Badiuzzaman Said Nursi tidak bisa
dipisahkan dari gemilangnya cahaya Turki hari ini, setelah rezim Attaturk yang
begitu kelabu.
Tinggal
di Kekaisaran Ottoman pada akhir abad ke-19, Badiuzzaman Said Nursi terus
berjuang untuk memberi pencerahan pada masyarakat Turki. Ia bergerak di atas
dua pilar; sains dan agama.
Onislam.net melansir bahwa Badiuzzaman mulai
menulis karyanya yang paling terkenal, Risale i Nur, di Barla. Kitab itu merupakan sebuah
komentar komprehensif tentang Alquran yang jumlahnya lebih dari enam ribu
halaman. Beliau menuliskannya dalam bahasa Arab dan membagikan kitab itu kepada
murid-muridnya.
Itu adalah saat ketika tulisan Arab secara resmi digantikan oleh abjad Turki
Latin. Namun, seluruh siswa negara sibuk menduplikasi Risale
i Nur, memperkuat
keyakinan agama mereka, dan menjaga Alquran tetap hidup.
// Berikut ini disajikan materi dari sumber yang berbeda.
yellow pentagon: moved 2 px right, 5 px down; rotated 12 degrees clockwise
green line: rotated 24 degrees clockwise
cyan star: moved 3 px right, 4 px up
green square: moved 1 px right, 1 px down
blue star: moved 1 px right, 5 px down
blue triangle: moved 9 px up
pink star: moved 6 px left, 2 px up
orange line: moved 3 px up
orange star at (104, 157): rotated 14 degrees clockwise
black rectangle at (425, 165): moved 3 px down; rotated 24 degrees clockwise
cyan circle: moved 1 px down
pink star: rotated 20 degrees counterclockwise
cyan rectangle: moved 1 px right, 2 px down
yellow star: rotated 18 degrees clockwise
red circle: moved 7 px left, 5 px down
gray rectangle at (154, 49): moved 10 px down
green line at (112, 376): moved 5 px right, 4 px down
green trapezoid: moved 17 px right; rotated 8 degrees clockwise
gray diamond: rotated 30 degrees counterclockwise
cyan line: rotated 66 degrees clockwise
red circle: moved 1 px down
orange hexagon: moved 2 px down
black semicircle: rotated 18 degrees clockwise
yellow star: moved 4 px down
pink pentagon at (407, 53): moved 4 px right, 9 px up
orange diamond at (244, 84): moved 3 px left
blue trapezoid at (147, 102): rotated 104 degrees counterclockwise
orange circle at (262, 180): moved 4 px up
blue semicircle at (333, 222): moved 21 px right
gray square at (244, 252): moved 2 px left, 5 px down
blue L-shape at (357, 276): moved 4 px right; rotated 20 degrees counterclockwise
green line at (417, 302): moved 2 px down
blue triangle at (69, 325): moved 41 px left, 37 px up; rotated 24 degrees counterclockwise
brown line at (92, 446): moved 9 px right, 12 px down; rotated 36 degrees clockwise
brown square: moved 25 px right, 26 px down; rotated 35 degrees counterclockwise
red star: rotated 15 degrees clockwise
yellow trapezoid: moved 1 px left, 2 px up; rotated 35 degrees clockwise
Namun, perjuangan imam asal Kurdi
ini tidak mudah. Berkali-kali ia menjadi sasaran fitnah penguasa, bahkan akan
dihukum mati.
Hanya
setahun setelah kembali ke Isparta pada tahun 1934, Imam Nursi ditangkap
bersama 120 pengikutnya. Di bawah pengawasan ketat, Badiuzzaman dipindahkan
dari satu lokasi pengasingan ke lokasi lain selama 18 tahun.
Meskipun pemerintah Turki berusaha untuk mencegah pengikutnya meluas,
Badiuzzaman sebenarnya memperoleh lebih banyak murid akibat sering dipindahkan.
Ia kembali menetap di kota Isparta saat masa pengasingannya berakhir pada tahun
1953.
Pada tahun 1956, barulah tulisan-tulisannya boleh dipublikasikan secara
komersial. Sebuah sistem politik multi partai telah diadopsi di negara itu dan
ia mendorong pengikutnya untuk memilih Partai Demokrat. Badiuzzaman meyakini
bahaya terbesar pada zamannya adalah komunisme.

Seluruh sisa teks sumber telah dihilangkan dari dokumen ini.